Content starts

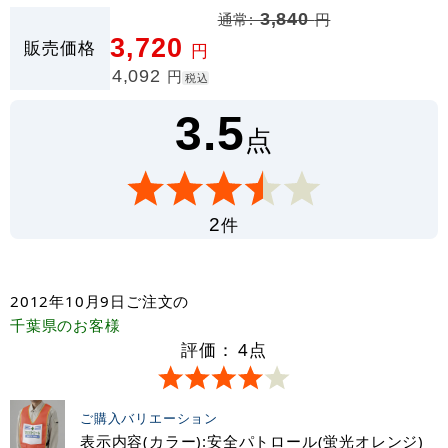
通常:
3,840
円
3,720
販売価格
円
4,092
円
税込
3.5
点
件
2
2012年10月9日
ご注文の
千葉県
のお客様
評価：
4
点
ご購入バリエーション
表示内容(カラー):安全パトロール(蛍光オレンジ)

Content ends
Content starts

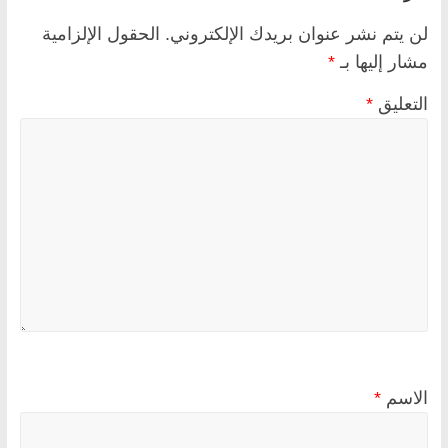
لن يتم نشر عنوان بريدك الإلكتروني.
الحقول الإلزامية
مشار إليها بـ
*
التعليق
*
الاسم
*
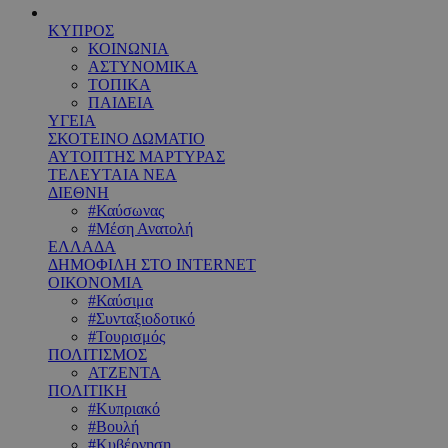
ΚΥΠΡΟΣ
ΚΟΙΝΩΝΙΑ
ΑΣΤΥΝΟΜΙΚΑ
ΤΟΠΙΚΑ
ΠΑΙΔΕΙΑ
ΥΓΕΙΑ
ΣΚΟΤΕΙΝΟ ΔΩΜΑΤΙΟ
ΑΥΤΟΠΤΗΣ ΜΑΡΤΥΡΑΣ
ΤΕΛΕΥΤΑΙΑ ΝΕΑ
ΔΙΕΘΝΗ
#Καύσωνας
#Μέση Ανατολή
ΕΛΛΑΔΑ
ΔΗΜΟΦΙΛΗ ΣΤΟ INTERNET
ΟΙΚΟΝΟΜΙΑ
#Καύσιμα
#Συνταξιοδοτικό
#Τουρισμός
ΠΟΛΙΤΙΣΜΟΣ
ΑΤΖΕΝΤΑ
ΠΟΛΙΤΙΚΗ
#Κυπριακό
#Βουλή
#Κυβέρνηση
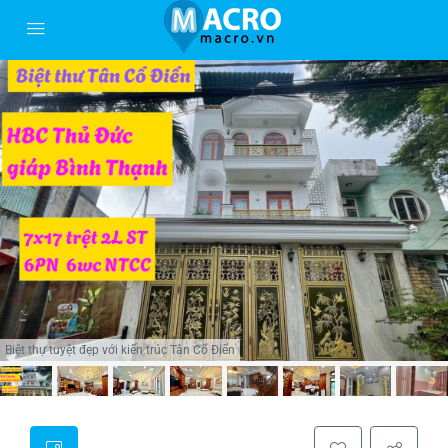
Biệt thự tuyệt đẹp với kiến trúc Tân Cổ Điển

Content ends
Content starts

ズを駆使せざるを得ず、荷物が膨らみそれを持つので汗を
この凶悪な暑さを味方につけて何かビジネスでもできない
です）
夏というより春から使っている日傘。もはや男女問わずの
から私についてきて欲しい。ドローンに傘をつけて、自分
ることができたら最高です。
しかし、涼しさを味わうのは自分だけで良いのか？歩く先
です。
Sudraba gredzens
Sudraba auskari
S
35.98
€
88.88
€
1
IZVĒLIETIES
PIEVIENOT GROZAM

Content ends

[What you will do]:
Within the listing above, the lines starting at the one containing "ΣΚΟΤΕΙΝΟ ΔΩΜΑΤΙΟ" and ending at the one containing "Biệt thự tuyệt đẹp với kiến trúc Tân Cổ Điển" are to be returned exactly. Omit the pictures.

[Written reply]:
ΣΚΟΤΕΙΝΟ ΔΩΜΑΤΙΟ
ΑΥΤΟΠΤΗΣ ΜΑΡΤΥΡΑΣ
ΤΕΛΕΥΤΑΙΑ ΝΕΑ
ΔΙΕΘΝΗ
#Καύσωνας
#Μέση Ανατολή
ΕΛΛΑΔΑ
ΔΗΜΟΦΙΛΗ ΣΤΟ INTERNET
ΟΙΚΟΝΟΜΙΑ
#Καύσιμα
#Συνταξιοδοτικό
#Τουρισμός
ΠΟΛΙΤΙΣΜΟΣ
ΑΤΖΕΝΤΑ
ΠΟΛΙΤΙΚΗ
#Κυπριακό
#Βουλή
#Κυβέρνηση
Biệt thự tuyệt đẹp với kiến trúc Tân Cổ Điển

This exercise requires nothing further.